Folheando a agenda de telefone encontrou-a. Espantado, vale a pena comentar. Pois que não lembrava de ter algum dia anotado sequer seu número, talvez porque não acreditasse revê-la um dia. Não um dia, mas quem sabe uma noite?, sorriu involuntariamente malicioso. Ligou, ligou mesmo, ignorando o três que três vezes tremia no ar. Atenderam. Era ela. Conversaram. Ela disse que sim. Ele disse que sim. Ela disse me espera. Ele disse claro. Desligaram.

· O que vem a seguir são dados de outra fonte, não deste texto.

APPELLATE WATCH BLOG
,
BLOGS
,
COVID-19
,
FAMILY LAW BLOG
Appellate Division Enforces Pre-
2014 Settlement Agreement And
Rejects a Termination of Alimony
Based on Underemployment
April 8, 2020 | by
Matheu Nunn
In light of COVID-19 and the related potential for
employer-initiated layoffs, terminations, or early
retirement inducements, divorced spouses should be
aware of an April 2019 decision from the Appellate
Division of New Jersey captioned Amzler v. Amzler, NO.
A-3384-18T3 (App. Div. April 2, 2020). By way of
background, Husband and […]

Cerca de quarenta minutos depois (pra ele foi como inspirar e expirar) tocaram a campainha. Ela, claro. Ele abriu a porta. Ela entrou. Ele fechou a porta. Silêncio.

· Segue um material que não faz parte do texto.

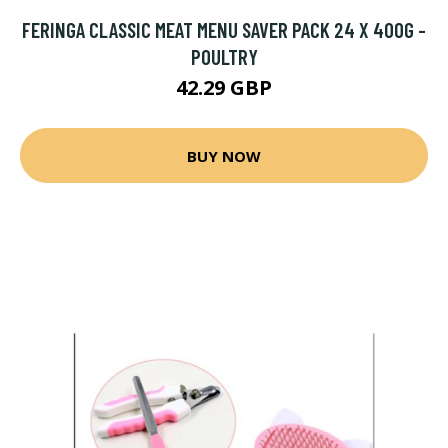
FERINGA CLASSIC MEAT MENU SAVER PACK 24 X 400G -
POULTRY
42.29 GBP
BUY NOW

Hoje acordei me sentindo meio vampiro, sabe?, disse ele rindo do fundo de suas olheiras. Sentia-se seguro na presença dela. Concluiu que havia feito a coisa certa: chamá-la. Colocando uma mecha de cabelo atrás da orelha (cabelo vermelho vivo, fogo) ela confessou estar esperando pela ligação dele. Tudo indicava que estava tudo certo, arranjado. Faltava só um dos dois se inclinar um pouco para a frente e estava feito. A alma dele estaria salva.

Foi quando, de olhos cerrados, decidiu finalmente aproximar-se, rosto a rosto, lábio a lábio. Mas provavelmente calculou errado a dimensão de seu alvo, pois sentiu que beijava não a boca de sua visitante, mas aquela mecha vermelha de cabelo agora atrás da orelha. Da cor do inferno. E ouviu, muito de perto, o estalar de músculos em seu pescoço. Ficaria por demais desapontado consigo mesmo, não fosse o sono estar voltando bem naquele momento.

E dormiu profundamente, a cabeça sem vida no colo de sua amante.